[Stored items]
+--
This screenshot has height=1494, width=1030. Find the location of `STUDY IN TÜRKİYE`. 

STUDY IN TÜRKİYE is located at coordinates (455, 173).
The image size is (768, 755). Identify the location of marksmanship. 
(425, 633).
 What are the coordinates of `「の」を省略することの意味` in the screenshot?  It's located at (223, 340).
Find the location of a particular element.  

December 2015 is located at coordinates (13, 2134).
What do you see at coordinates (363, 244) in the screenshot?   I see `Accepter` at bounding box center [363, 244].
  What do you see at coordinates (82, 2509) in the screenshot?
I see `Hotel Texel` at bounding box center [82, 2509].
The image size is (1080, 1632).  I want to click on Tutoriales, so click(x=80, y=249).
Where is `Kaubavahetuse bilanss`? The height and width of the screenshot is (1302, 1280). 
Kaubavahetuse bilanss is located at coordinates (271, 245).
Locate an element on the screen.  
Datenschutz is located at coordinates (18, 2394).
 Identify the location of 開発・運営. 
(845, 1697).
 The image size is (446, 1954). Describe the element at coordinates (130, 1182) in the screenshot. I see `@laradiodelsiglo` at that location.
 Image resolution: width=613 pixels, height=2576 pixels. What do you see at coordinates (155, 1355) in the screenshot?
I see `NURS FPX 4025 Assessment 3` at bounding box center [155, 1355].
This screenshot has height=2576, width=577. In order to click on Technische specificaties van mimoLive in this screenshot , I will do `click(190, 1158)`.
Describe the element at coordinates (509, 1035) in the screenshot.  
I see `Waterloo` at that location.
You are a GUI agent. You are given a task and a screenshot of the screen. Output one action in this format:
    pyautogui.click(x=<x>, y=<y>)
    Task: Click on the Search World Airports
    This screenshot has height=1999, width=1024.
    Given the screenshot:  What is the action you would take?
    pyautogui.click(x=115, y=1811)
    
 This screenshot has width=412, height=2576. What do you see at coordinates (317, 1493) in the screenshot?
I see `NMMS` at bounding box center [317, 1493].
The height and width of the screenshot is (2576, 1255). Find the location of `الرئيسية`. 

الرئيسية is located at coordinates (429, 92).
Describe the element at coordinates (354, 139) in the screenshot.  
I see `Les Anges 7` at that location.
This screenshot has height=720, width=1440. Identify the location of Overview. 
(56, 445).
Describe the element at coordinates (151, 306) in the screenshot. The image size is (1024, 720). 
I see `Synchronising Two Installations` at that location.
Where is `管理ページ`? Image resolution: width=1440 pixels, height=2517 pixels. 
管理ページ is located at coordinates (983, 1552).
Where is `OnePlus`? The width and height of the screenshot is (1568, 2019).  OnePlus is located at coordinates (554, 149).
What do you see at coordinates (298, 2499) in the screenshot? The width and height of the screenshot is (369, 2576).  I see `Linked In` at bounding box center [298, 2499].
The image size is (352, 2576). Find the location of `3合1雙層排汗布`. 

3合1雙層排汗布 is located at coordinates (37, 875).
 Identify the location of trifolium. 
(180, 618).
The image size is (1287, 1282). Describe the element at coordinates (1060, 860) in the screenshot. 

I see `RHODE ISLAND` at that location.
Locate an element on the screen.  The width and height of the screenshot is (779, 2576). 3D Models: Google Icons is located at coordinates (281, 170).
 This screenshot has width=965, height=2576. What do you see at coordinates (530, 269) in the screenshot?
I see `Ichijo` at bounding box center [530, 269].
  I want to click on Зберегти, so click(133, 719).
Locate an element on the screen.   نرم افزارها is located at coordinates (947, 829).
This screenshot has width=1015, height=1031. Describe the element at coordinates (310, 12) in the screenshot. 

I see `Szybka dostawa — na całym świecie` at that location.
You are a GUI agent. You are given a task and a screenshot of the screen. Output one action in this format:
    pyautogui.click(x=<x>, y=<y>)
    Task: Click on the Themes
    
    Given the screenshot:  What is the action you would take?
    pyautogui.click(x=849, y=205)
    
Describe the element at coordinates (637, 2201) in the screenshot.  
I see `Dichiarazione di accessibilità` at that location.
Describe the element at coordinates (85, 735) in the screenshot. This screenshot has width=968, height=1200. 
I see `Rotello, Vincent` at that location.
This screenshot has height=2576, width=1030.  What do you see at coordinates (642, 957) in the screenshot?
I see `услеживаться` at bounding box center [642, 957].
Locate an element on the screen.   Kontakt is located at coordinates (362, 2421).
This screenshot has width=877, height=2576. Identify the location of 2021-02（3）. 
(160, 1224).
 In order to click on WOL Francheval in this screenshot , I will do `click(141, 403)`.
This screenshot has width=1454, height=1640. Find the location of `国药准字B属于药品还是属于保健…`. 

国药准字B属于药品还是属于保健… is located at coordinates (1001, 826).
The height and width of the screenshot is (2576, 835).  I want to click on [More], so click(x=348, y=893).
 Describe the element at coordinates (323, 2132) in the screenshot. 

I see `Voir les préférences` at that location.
+--
• _What you need to do_:
Your reply should consist of all the records, set down exactly.

• _Exercise output_:
This screenshot has height=1494, width=1030. Find the location of `STUDY IN TÜRKİYE`. 

STUDY IN TÜRKİYE is located at coordinates (455, 173).
The image size is (768, 755). Identify the location of marksmanship. 
(425, 633).
 What are the coordinates of `「の」を省略することの意味` in the screenshot?  It's located at (223, 340).
Find the location of a particular element.  

December 2015 is located at coordinates (13, 2134).
What do you see at coordinates (363, 244) in the screenshot?   I see `Accepter` at bounding box center [363, 244].
  What do you see at coordinates (82, 2509) in the screenshot?
I see `Hotel Texel` at bounding box center [82, 2509].
The image size is (1080, 1632).  I want to click on Tutoriales, so click(x=80, y=249).
Where is `Kaubavahetuse bilanss`? The height and width of the screenshot is (1302, 1280). 
Kaubavahetuse bilanss is located at coordinates (271, 245).
Locate an element on the screen.  
Datenschutz is located at coordinates (18, 2394).
 Identify the location of 開発・運営. 
(845, 1697).
 The image size is (446, 1954). Describe the element at coordinates (130, 1182) in the screenshot. I see `@laradiodelsiglo` at that location.
 Image resolution: width=613 pixels, height=2576 pixels. What do you see at coordinates (155, 1355) in the screenshot?
I see `NURS FPX 4025 Assessment 3` at bounding box center [155, 1355].
This screenshot has height=2576, width=577. In order to click on Technische specificaties van mimoLive in this screenshot , I will do `click(190, 1158)`.
Describe the element at coordinates (509, 1035) in the screenshot.  
I see `Waterloo` at that location.
You are a GUI agent. You are given a task and a screenshot of the screen. Output one action in this format:
    pyautogui.click(x=<x>, y=<y>)
    Task: Click on the Search World Airports
    This screenshot has height=1999, width=1024.
    Given the screenshot:  What is the action you would take?
    pyautogui.click(x=115, y=1811)
    
 This screenshot has width=412, height=2576. What do you see at coordinates (317, 1493) in the screenshot?
I see `NMMS` at bounding box center [317, 1493].
The height and width of the screenshot is (2576, 1255). Find the location of `الرئيسية`. 

الرئيسية is located at coordinates (429, 92).
Describe the element at coordinates (354, 139) in the screenshot.  
I see `Les Anges 7` at that location.
This screenshot has height=720, width=1440. Identify the location of Overview. 
(56, 445).
Describe the element at coordinates (151, 306) in the screenshot. The image size is (1024, 720). 
I see `Synchronising Two Installations` at that location.
Where is `管理ページ`? Image resolution: width=1440 pixels, height=2517 pixels. 
管理ページ is located at coordinates (983, 1552).
Where is `OnePlus`? The width and height of the screenshot is (1568, 2019).  OnePlus is located at coordinates (554, 149).
What do you see at coordinates (298, 2499) in the screenshot? The width and height of the screenshot is (369, 2576).  I see `Linked In` at bounding box center [298, 2499].
The image size is (352, 2576). Find the location of `3合1雙層排汗布`. 

3合1雙層排汗布 is located at coordinates (37, 875).
 Identify the location of trifolium. 
(180, 618).
The image size is (1287, 1282). Describe the element at coordinates (1060, 860) in the screenshot. 

I see `RHODE ISLAND` at that location.
Locate an element on the screen.  The width and height of the screenshot is (779, 2576). 3D Models: Google Icons is located at coordinates (281, 170).
 This screenshot has width=965, height=2576. What do you see at coordinates (530, 269) in the screenshot?
I see `Ichijo` at bounding box center [530, 269].
  I want to click on Зберегти, so click(133, 719).
Locate an element on the screen.   نرم افزارها is located at coordinates (947, 829).
This screenshot has width=1015, height=1031. Describe the element at coordinates (310, 12) in the screenshot. 

I see `Szybka dostawa — na całym świecie` at that location.
You are a GUI agent. You are given a task and a screenshot of the screen. Output one action in this format:
    pyautogui.click(x=<x>, y=<y>)
    Task: Click on the Themes
    
    Given the screenshot:  What is the action you would take?
    pyautogui.click(x=849, y=205)
    
Describe the element at coordinates (637, 2201) in the screenshot.  
I see `Dichiarazione di accessibilità` at that location.
Describe the element at coordinates (85, 735) in the screenshot. This screenshot has width=968, height=1200. 
I see `Rotello, Vincent` at that location.
This screenshot has height=2576, width=1030.  What do you see at coordinates (642, 957) in the screenshot?
I see `услеживаться` at bounding box center [642, 957].
Locate an element on the screen.   Kontakt is located at coordinates (362, 2421).
This screenshot has width=877, height=2576. Identify the location of 2021-02（3）. 
(160, 1224).
 In order to click on WOL Francheval in this screenshot , I will do `click(141, 403)`.
This screenshot has width=1454, height=1640. Find the location of `国药准字B属于药品还是属于保健…`. 

国药准字B属于药品还是属于保健… is located at coordinates (1001, 826).
The height and width of the screenshot is (2576, 835).  I want to click on [More], so click(x=348, y=893).
 Describe the element at coordinates (323, 2132) in the screenshot. 

I see `Voir les préférences` at that location.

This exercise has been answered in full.